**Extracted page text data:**
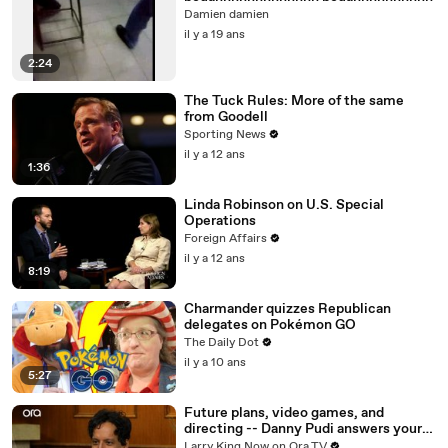
Damien damien
il y a 19 ans
2:24
The Tuck Rules: More of the same
from Goodell
Sporting News
il y a 12 ans
1:36
Linda Robinson on U.S. Special
Operations
Foreign Affairs
il y a 12 ans
8:19
Charmander quizzes Republican
delegates on Pokémon GO
The Daily Dot
il y a 10 ans
5:27
Future plans, video games, and
directing -- Danny Pudi answers your
social media questions
Larry King Now on Ora.TV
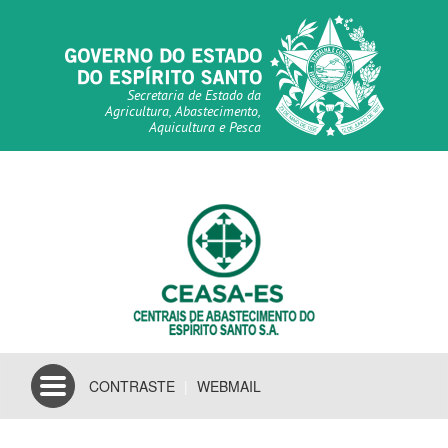
Secretaria de Estado da
Agricultura, Abastecimento,
Aquicultura e Pesca
Toggle
CONTRASTE
|
WEBMAIL
navigation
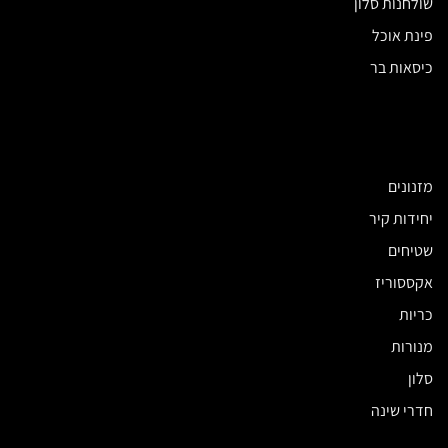
שולחנות סלון
פינת אוכל
כיסאות בר
מזנונים
יחידות קיר
שטיחים
אקססוריז
כריות
מנורות
סלון
חדרי שינה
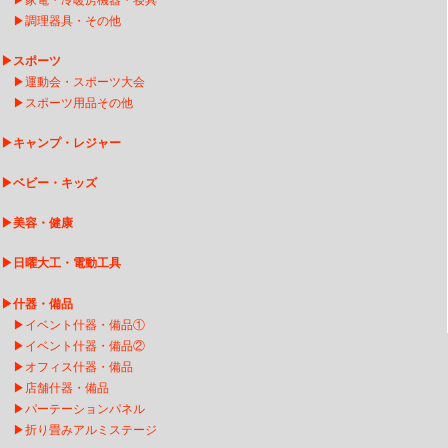
▶
家電・冷暖房機器・寝具
▶
調理器具・その他
▶
スポーツ
▶
運動会・スポーツ大会
▶
スポーツ用品その他
▶
キャンプ・レジャー
▶
ベビー・キッズ
▶
美容・健康
▶
日曜大工・電動工具
▶
什器・備品
▶
イベント什器・備品①
▶
イベント什器・備品②
▶
オフィス什器・備品
▶
店舗什器・備品
▶
パーテーションパネル
▶
折り畳みアルミステージ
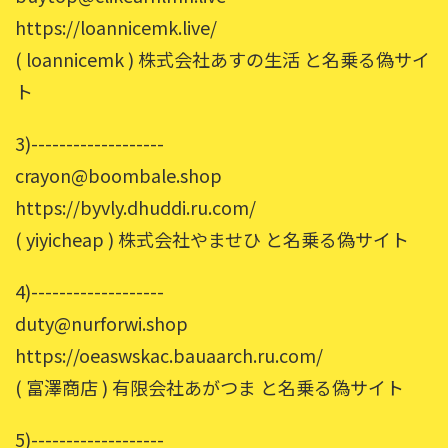
https://loannicemk.live/
( loannicemk ) 株式会社あすの生活 と名乗る偽サイ
ト
3)-------------------
crayon@boombale.shop
https://byvly.dhuddi.ru.com/
( yiyicheap ) 株式会社やませひ と名乗る偽サイト
4)-------------------
duty@nurforwi.shop
https://oeaswskac.bauaarch.ru.com/
( 富澤商店 ) 有限会社あがつま と名乗る偽サイト
5)-------------------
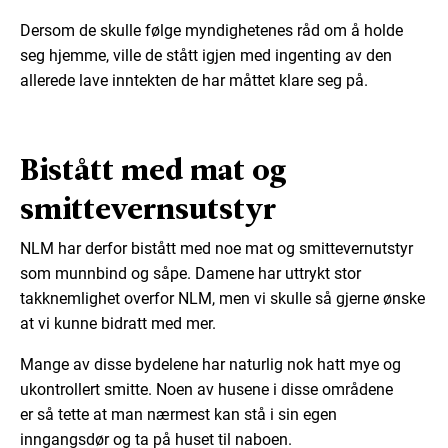
Dersom de skulle følge myndighetenes råd om å holde
seg hjemme, ville de stått igjen med ingenting av den
allerede lave inntekten de
har
må
ttet
klare seg på.
Bistått med mat og
smittevernsutstyr
NLM
har derfor bistått
med
noe
mat og smittevernutstyr
som munnbind og såpe. Damene har uttrykt stor
takknemlighet overfor NLM, men vi skulle
så gje
r
ne
ønske
at vi kunne bidratt med mer.
M
ange av disse bydelene
har naturlig nok
hatt mye og
ukontrollert smit
te. Noen av
husene
i disse områdene
er
så tette at man nærmest kan stå i sin egen
inngangsdør og ta på huset til naboen.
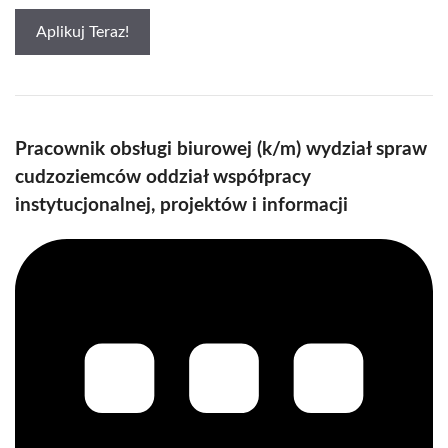
Aplikuj Teraz!
Pracownik obsługi biurowej (k/m) wydział spraw
cudzoziemców oddział współpracy
instytucjonalnej, projektów i informacji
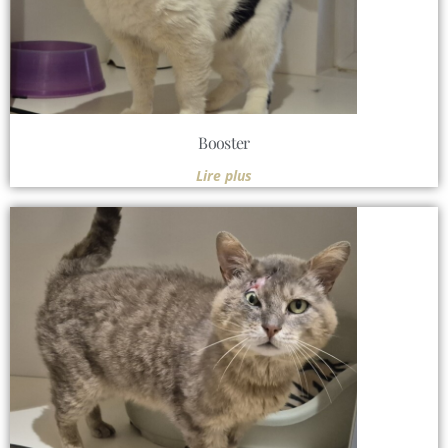
Booster
Lire plus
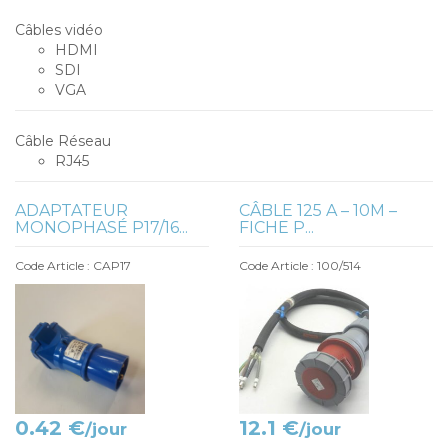
Câbles vidéo
HDMI
SDI
VGA
Câble Réseau
RJ45
ADAPTATEUR
CÂBLE 125 A – 10M –
MONOPHASÉ P17/16...
FICHE P...
Code Article : CAP17
Code Article : 100/514
0.42 €
12.1 €
/jour
/jour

**YOUR GOAL:**
Copy each line in the entries above where the word "disse" shows up.

**EXPECTED ANSWER:**
ange av disse bydelene
i disse områdene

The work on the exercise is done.